Unfortunately, the system failed the chest radiograph, describing it as normal despite the pneumothorax. On the elbow film, however, it correctly identified a displaced distal humerus fracture and accurately characterized it as a supracondylar injury. That made it one of the strongest performers on the orthopedic study.
10. Read Your Lab
Read Your Lab is marketed directly to patients as a tool to help them understand medical results and images. Unlike many physician-focused assistants in this test, image interpretation is central to the product’s value proposition.
The system missed the pneumothorax and described the chest radiograph as normal. Because the platform allowed only a single free image analysis, I was unable to evaluate the elbow X-ray.
11. Chester (Chest AI Radiology Assistant)
Chester is an experimental chest X-ray AI developed as a research project rather than a clinical product. Importantly, the developers explicitly state that it is not intended for medical use.
The model missed the pneumothorax and reported a normal chest examination. It also declined the elbow study because the system is limited to chest imaging. Unlike the commercial products in this test, Chester’s performance should be viewed in the context of a research prototype that openly acknowledges its limitations.
The Most Interesting Comparison
The final three systems reveal an important distinction. All three represent models specifically built for radiology image interpretation. All three missed the pneumothorax.
The contrast is notable. A research prototype openly labeled as experimental performed similarly on the chest radiograph to products whose commercial positioning places greater emphasis on image interpretation.
Overall, this was the biggest disappointment for me. I fully expected some models to fail X-ray interpretation. I did not expect commercial models marketed for this purpose to also perform so poorly. In addition, the failure arrived the same way as all the others, in the form of a beautifully written formal radiology report.
Final Thoughts
The elbow radiograph demonstrated that several modern AI systems can recognize a common orthopedic injury from a single image. The chest radiograph exposed a different reality. Across eleven services, no system successfully identified the left apical pneumothorax.
That outcome does not mean medical image AI lacks value.
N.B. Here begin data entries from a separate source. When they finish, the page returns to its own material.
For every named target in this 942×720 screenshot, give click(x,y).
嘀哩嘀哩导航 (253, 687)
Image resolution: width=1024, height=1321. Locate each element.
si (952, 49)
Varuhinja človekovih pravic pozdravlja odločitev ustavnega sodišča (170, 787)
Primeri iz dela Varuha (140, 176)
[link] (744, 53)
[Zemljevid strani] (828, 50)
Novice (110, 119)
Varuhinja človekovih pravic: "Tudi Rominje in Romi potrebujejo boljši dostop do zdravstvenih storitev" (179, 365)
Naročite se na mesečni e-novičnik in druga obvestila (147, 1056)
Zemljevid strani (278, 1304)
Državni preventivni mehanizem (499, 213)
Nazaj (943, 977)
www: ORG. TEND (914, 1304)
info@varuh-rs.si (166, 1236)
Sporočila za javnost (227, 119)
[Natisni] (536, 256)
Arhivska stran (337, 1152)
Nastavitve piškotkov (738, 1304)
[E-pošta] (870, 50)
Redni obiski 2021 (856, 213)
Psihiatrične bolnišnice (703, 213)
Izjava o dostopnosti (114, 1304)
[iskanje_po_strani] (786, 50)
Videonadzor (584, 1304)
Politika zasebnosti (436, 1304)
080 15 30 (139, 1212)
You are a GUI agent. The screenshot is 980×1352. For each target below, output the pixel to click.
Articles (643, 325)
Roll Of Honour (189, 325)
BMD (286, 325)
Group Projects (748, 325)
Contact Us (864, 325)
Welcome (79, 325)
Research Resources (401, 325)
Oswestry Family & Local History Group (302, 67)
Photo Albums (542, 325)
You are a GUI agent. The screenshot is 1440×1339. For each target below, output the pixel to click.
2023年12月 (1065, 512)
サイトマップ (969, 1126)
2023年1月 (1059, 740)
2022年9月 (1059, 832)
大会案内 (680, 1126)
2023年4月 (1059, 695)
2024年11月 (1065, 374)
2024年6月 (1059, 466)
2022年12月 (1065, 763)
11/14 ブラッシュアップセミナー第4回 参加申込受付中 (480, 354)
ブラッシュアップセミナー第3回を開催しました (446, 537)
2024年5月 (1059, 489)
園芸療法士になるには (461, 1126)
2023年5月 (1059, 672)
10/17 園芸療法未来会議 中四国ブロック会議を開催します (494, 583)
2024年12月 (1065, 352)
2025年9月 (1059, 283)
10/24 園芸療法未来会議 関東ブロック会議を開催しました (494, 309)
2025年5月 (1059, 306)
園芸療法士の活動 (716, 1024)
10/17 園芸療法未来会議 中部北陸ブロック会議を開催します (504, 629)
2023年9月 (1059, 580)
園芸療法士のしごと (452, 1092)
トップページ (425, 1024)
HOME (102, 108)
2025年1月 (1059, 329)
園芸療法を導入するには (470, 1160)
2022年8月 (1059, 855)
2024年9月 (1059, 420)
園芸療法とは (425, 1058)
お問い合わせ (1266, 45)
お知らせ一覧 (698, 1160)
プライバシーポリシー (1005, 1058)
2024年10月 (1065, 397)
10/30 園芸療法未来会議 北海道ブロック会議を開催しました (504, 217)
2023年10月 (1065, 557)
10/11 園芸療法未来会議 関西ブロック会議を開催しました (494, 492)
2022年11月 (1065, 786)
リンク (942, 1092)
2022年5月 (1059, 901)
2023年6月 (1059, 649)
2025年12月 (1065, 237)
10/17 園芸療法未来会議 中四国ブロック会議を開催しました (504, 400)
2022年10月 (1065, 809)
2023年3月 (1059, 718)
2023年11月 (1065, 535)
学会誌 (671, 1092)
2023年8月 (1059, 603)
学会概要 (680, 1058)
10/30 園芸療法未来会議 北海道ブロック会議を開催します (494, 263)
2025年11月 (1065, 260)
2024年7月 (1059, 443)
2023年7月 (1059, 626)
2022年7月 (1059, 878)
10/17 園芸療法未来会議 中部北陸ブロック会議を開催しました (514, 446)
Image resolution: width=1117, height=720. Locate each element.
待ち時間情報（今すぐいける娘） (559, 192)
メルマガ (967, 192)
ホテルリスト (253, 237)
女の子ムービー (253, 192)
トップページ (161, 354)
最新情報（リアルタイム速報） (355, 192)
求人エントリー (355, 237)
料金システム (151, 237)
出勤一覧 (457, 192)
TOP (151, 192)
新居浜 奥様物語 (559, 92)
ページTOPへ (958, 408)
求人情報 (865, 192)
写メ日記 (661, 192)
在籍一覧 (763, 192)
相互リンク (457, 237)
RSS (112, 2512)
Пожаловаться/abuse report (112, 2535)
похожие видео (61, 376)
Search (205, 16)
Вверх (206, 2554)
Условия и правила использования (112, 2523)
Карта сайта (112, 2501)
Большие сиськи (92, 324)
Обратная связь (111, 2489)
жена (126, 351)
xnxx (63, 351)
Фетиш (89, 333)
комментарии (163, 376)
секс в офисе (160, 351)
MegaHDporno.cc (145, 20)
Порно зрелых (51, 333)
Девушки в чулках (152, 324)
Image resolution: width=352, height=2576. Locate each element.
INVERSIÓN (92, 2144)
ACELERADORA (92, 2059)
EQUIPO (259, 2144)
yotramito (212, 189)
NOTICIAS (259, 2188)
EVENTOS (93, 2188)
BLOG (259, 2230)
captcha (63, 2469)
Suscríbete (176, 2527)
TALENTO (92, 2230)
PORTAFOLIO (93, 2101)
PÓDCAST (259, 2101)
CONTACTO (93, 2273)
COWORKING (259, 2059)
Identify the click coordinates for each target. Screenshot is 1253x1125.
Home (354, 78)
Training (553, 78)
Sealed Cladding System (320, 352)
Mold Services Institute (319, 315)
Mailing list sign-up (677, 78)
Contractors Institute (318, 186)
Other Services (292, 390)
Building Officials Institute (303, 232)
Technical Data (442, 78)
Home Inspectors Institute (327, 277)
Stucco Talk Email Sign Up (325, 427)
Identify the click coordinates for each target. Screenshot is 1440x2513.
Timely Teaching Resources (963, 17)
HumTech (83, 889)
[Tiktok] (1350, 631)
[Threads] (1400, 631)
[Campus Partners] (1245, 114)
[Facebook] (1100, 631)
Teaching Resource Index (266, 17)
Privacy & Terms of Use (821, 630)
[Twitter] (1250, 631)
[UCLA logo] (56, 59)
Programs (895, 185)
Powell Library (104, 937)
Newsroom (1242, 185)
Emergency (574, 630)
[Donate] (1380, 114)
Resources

It does suggest that performance remains highly dependent on the type of image, the nature of the abnormality, and the safeguards in place for deployment.
If a model can correctly diagnose a displaced pediatric supracondylar fracture while overlooking a pneumothorax on a chest X-ray, users should be cautious about assuming competence transfers from one imaging task to another.
The lesson from this test was not that the models were uniformly poor. It was that they were selectively good, and you can’t tell one from the other based on their marketing or user instructions. If you’re using AI in clinical practice or evaluating these tools for your organization, beware the trap. They produce beautiful formal reports, but differentiating truth from fabrication requires you to know how to read your own X-rays!